In light of the above purport of global taxation on financial income, where a resident, etc. who sells bonds, etc. to a corporation or receives interest, etc. pursuant to Article 46 (2) and (5) of the former Act does not prove that he/she purchased such bonds, etc. from another resident, etc. during the period of individual possession as prescribed by Presidential Decree, the amount of income shall be calculated by deeming that the amount equivalent to the interest during the period of individual possession belongs to the resident, etc. who sells bonds, etc. or receives interest, etc. to the corporation. Article 102 (8) of the former Enforcement Decree (amended by Presidential Decree No. 18705 of Feb. 19, 2005) of the former Enforcement Decree of the Act provides that "the method of verifying the amount of interest income, etc. through an account opened in a financial institution" under Article 46 (2), (4) and (5) of the former Enforcement Decree of the Act shall be limited to the amount of bonds issued by the relevant financial institution's electronic data processing system or head of passbook, and where bonds, etc. were purchased from an individual.
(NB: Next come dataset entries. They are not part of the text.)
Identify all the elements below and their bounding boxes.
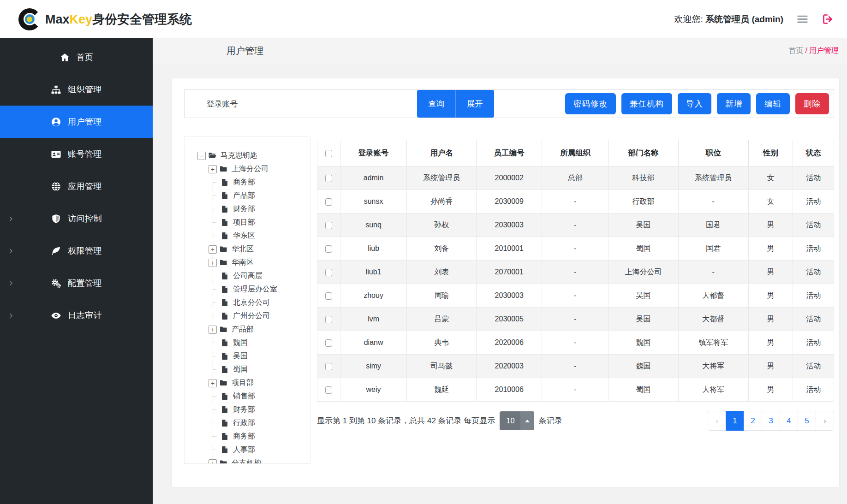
- concurrent-org-button[interactable]: 兼任机构: [621, 93, 672, 114]
- page-button-4[interactable]: 4: [780, 411, 798, 431]
- row-checkbox[interactable]: [325, 316, 332, 323]
- table-row[interactable]: liub1刘表2070001-上海分公司-男活动: [317, 261, 834, 284]
- sidebar-item-config-management[interactable]: 配置管理: [0, 267, 153, 299]
- column-header[interactable]: 登录账号: [340, 140, 406, 166]
- logout-icon[interactable]: [822, 13, 834, 25]
- edit-button[interactable]: 编辑: [756, 93, 790, 114]
- column-header[interactable]: 职位: [678, 140, 748, 166]
- tree-node[interactable]: +项目部: [209, 376, 310, 390]
- tree-node[interactable]: +华北区: [209, 243, 310, 256]
- tree-node[interactable]: −马克思钥匙: [197, 149, 310, 162]
- table-row[interactable]: simy司马懿2020003-魏国大将军男活动: [317, 355, 834, 378]
- column-header[interactable]: 用户名: [407, 140, 477, 166]
- sidebar-item-log-audit[interactable]: 日志审计: [0, 299, 153, 332]
- sidebar-item-home[interactable]: 首页: [0, 41, 153, 73]
- page-prev[interactable]: ‹: [708, 411, 726, 431]
- tree-node[interactable]: 北京分公司: [209, 296, 310, 309]
- tree-node[interactable]: 蜀国: [209, 363, 310, 376]
- tree-toggle-plus[interactable]: +: [209, 245, 217, 254]
- tree-node[interactable]: +华南区: [209, 256, 310, 269]
- tree-node[interactable]: 行政部: [209, 416, 310, 430]
- delete-button[interactable]: 删除: [795, 93, 829, 114]
- cell: 行政部: [608, 190, 678, 213]
- sidebar-item-app-management[interactable]: 应用管理: [0, 170, 153, 202]
- column-header[interactable]: 所属组织: [542, 140, 608, 166]
- sidebar-item-permission-management[interactable]: 权限管理: [0, 235, 153, 267]
- row-checkbox[interactable]: [325, 339, 332, 347]
- tree-node-label: 财务部: [233, 405, 255, 415]
- cell: 活动: [793, 166, 834, 190]
- tree-node[interactable]: 管理层办公室: [209, 283, 310, 296]
- sidebar-item-user-management[interactable]: 用户管理: [0, 106, 153, 138]
- sidebar-item-org-management[interactable]: 组织管理: [0, 73, 153, 106]
- column-header[interactable]: 状态: [793, 140, 834, 166]
- table-row[interactable]: lvm吕蒙2030005-吴国大都督男活动: [317, 308, 834, 331]
- tree-node[interactable]: 公司高层: [209, 269, 310, 283]
- file-icon: [221, 445, 229, 454]
- sitemap-icon: [51, 84, 61, 95]
- tree-toggle-plus[interactable]: +: [209, 165, 217, 173]
- sidebar-item-account-management[interactable]: 账号管理: [0, 138, 153, 170]
- column-header[interactable]: 部门名称: [608, 140, 678, 166]
- tree-toggle-plus[interactable]: +: [209, 379, 217, 387]
- tree-node[interactable]: 商务部: [209, 176, 310, 189]
- table-row[interactable]: dianw典韦2020006-魏国镇军将军男活动: [317, 331, 834, 355]
- tree-toggle-plus[interactable]: +: [209, 326, 217, 334]
- tree-node[interactable]: 财务部: [209, 403, 310, 416]
- page-next[interactable]: ›: [816, 411, 834, 431]
- page-button-5[interactable]: 5: [798, 411, 816, 431]
- table-row[interactable]: zhouy周瑜2030003-吴国大都督男活动: [317, 284, 834, 308]
- page-button-1[interactable]: 1: [726, 411, 744, 431]
- tree-node[interactable]: +分支机构: [209, 457, 310, 464]
- cell: -: [542, 308, 608, 331]
- row-checkbox[interactable]: [325, 363, 332, 370]
- caret-up-icon: [520, 411, 534, 430]
- select-all-checkbox[interactable]: [325, 150, 332, 157]
- tree-node[interactable]: 财务部: [209, 202, 310, 216]
- login-account-input[interactable]: [260, 90, 417, 118]
- tree-node[interactable]: +产品部: [209, 323, 310, 336]
- row-checkbox[interactable]: [325, 386, 332, 394]
- table-row[interactable]: admin系统管理员2000002总部科技部系统管理员女活动: [317, 166, 834, 190]
- row-checkbox[interactable]: [325, 198, 332, 206]
- import-button[interactable]: 导入: [678, 93, 711, 114]
- row-checkbox[interactable]: [325, 269, 332, 276]
- table-row[interactable]: sunq孙权2030003-吴国国君男活动: [317, 213, 834, 237]
- table-row[interactable]: liub刘备2010001-蜀国国君男活动: [317, 237, 834, 261]
- breadcrumb-home[interactable]: 首页: [789, 47, 804, 54]
- query-button[interactable]: 查询: [417, 90, 455, 118]
- tree-node[interactable]: +上海分公司: [209, 162, 310, 176]
- expand-button[interactable]: 展开: [455, 90, 494, 118]
- hamburger-menu-icon[interactable]: [796, 13, 809, 25]
- tree-node[interactable]: 产品部: [209, 189, 310, 202]
- tree-node[interactable]: 人事部: [209, 443, 310, 457]
- table-row[interactable]: weiy魏延2010006-蜀国大将军男活动: [317, 378, 834, 402]
- password-modify-button[interactable]: 密码修改: [565, 93, 616, 114]
- row-checkbox[interactable]: [325, 292, 332, 300]
- row-checkbox[interactable]: [325, 245, 332, 253]
- table-row[interactable]: sunsx孙尚香2030009-行政部-女活动: [317, 190, 834, 213]
- sidebar-item-access-control[interactable]: 访问控制: [0, 202, 153, 235]
- row-checkbox[interactable]: [325, 175, 332, 182]
- tree-toggle-plus[interactable]: +: [209, 459, 217, 464]
- tree-node[interactable]: 销售部: [209, 390, 310, 403]
- eye-icon: [51, 310, 61, 321]
- cell: sunsx: [340, 190, 406, 213]
- tree-node[interactable]: 广州分公司: [209, 309, 310, 323]
- tree-node[interactable]: 商务部: [209, 430, 310, 443]
- tree-node[interactable]: 吴国: [209, 350, 310, 363]
- column-header[interactable]: 员工编号: [477, 140, 542, 166]
- add-button[interactable]: 新增: [717, 93, 751, 114]
- tree-node[interactable]: 项目部: [209, 216, 310, 229]
- tree-toggle-minus[interactable]: −: [197, 152, 206, 160]
- page-size-dropdown[interactable]: 10: [500, 411, 534, 430]
- tree-node[interactable]: 魏国: [209, 336, 310, 350]
- column-header[interactable]: 性别: [748, 140, 793, 166]
- page-button-2[interactable]: 2: [744, 411, 762, 431]
- file-icon: [221, 218, 229, 227]
- tree-toggle-plus[interactable]: +: [209, 259, 217, 267]
- page-button-3[interactable]: 3: [762, 411, 780, 431]
- tree-node[interactable]: 华东区: [209, 229, 310, 243]
- cell: -: [678, 261, 748, 284]
- row-checkbox[interactable]: [325, 222, 332, 229]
(B) Determination on the instant case
As seen earlier, the Plaintiff purchased all bonds, etc. from an individual entrepreneur except for the transaction with EE securities on September 20, 2004 and the FF securities on October 20, 2004. Since the Plaintiff failed to submit and prove a notarial deed stating the name, address, resident registration number, date of sale and purchase, type of bonds, issue number and face value of the transaction partner to support such purchase, it is deemed that the interest income accrued from the bonds purchased from an individual entrepreneur on the attached Form 'the details of bond transaction' belongs to the Plaintiff in full. Accordingly, this part of the Plaintiff's assertion on a different premise is without merit because it is merely a notarial deed prepared by a notary public under the provisions of the Notary Public Act on the period of possession and purchase from an individual under Article 102 (8) of the Enforcement Decree of the former Enforcement Decree of the Act, and it is not acceptable to accept the Plaintiff's assertion that the Plaintiff actually purchased the bonds, etc. on the basis of the transaction details of financial institutions or objective data equivalent thereto, and there is no evidence and evidence presented otherwise.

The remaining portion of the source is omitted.